• **EXERCISE PROMPT**
Reproduce every record exactly as it appears, but not the pictures.

• **PROVIDED ENTRIES**
• • •

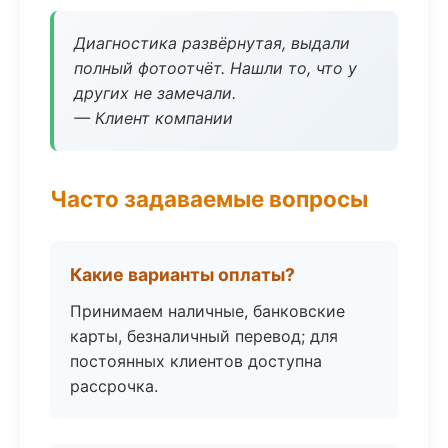
Диагностика развёрнутая, выдали
полный фотоотчёт. Нашли то, что у
других не замечали.
— Клиент компании
Часто задаваемые вопросы
Какие варианты оплаты?
Принимаем наличные, банковские
карты, безналичный перевод; для
постоянных клиентов доступна
рассрочка.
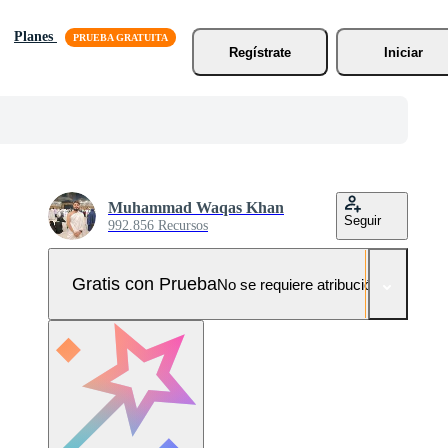
Planes
Regístrate
Iniciar
Muhammad Waqas Khan
Seguir
992.856 Recursos
Gratis con Prueba
No se requiere atribución!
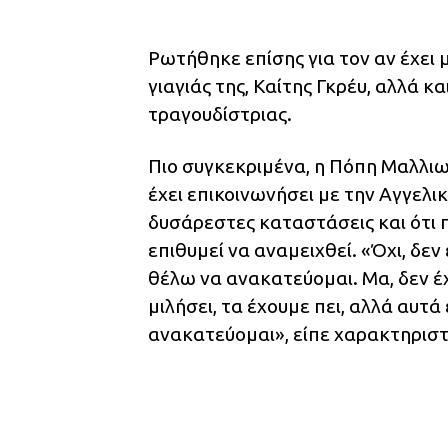
Ρωτήθηκε επίσης για τον αν έχει 
γιαγιάς της, Καίτης Γκρέυ, αλλά κα
τραγουδίστριας.
Πιο συγκεκριμένα, η Πόπη Μαλλι
έχει επικοινωνήσει με την Αγγελικ
δυσάρεστες καταστάσεις και ότι π
επιθυμεί να αναμειχθεί. «Όχι, δεν
θέλω να ανακατεύομαι. Μα, δεν έ
μιλήσει, τα έχουμε πει, αλλά αυτά 
ανακατεύομαι», είπε χαρακτηριστ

• • •

• **REPLY**
Диагностика развёрнутая, выдали
полный фотоотчёт. Нашли то, что у
других не замечали.
— Клиент компании
Часто задаваемые вопросы
Какие варианты оплаты?
Принимаем наличные, банковские
карты, безналичный перевод; для
постоянных клиентов доступна
рассрочка.
Planes
Regístrate
Iniciar
Muhammad Waqas Khan
Seguir
992.856 Recursos
Gratis con Prueba
No se requiere atribución!
Ρωτήθηκε επίσης για τον αν έχει 
γιαγιάς της, Καίτης Γκρέυ, αλλά κα
τραγουδίστριας.
Πιο συγκεκριμένα, η Πόπη Μαλλι
έχει επικοινωνήσει με την Αγγελικ
δυσάρεστες καταστάσεις και ότι π
επιθυμεί να αναμειχθεί. «Όχι, δεν
θέλω να ανακατεύομαι. Μα, δεν έ
μιλήσει, τα έχουμε πει, αλλά αυτά 
ανακατεύομαι», είπε χαρακτηριστ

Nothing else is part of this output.